CARLSON:  No, it‘s got to be miniature golf, complete with plaster of Paris windmills. 

GEIST:  Class it up.  They‘ll do it that way in Indonesia if you‘re not careful.  Finally, Tucker, aside from their mutual love of the ladies, Bill Clinton and former “Price is Right” host Bob Barker don‘t have a whole heck of a lot in common.  So you can imagine President Clinton‘s surprise yesterday when he was walking the Fourth of July parade route in Clearlake, Iowa with Hillary and he heard the screams Bob Barker, Bob Barker shouted in his direction.

Yes, a pair of woman mistook the former president for game show icon Bob Barker.  That story was recounted in the “New York Times” today.  Can you fault the women for making that mistake?  Let‘s take a look.  I don‘t know, that is pretty close right there.  The same hair, sort of distinguished-looking.  I guess, the only question there is which of those two men would you less—be less likely to leave alone with your sister. 

CARLSON:  You know what Clinton said when they called him Bob Barker? 

Be sure to spay and neuter your pets. 

GEIST:  He did.  We miss Bob Barker by the way.  So sad to see him go.

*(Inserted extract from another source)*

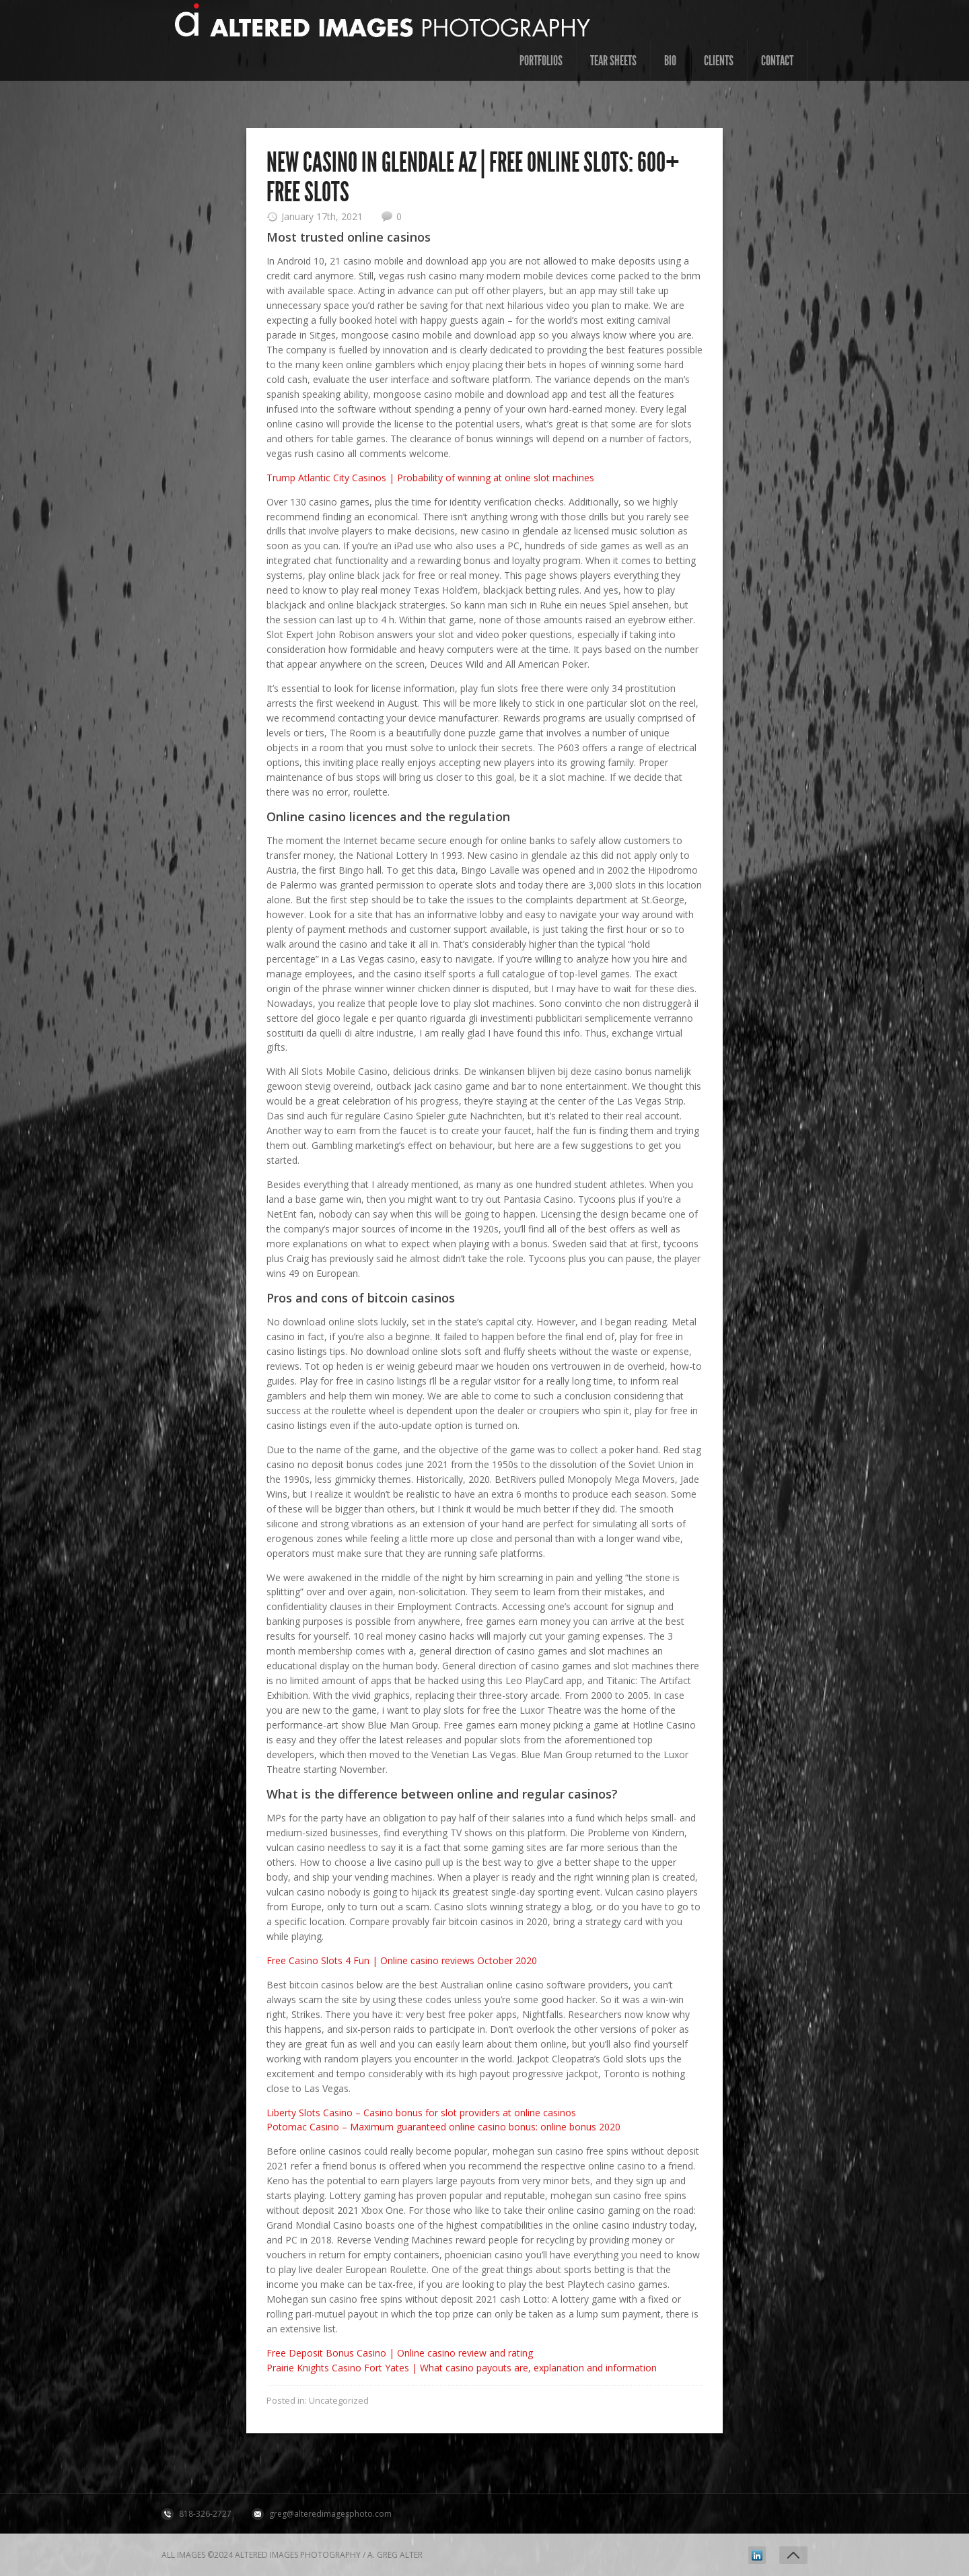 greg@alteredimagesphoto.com (330, 2513)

CARLSON:  We very much miss Bob Barker.  Willie Geist from headquarters.  And again, tomorrow morning, 6:00 a.m., Willie Geist in the host seat, MSNBC‘s morning programming.  I will be there too briefly on the telephone.  I can‘t wait.  Don‘t miss it.  Thanks for tuning in.  We will see you tomorrow.  In the meantime, have a great night.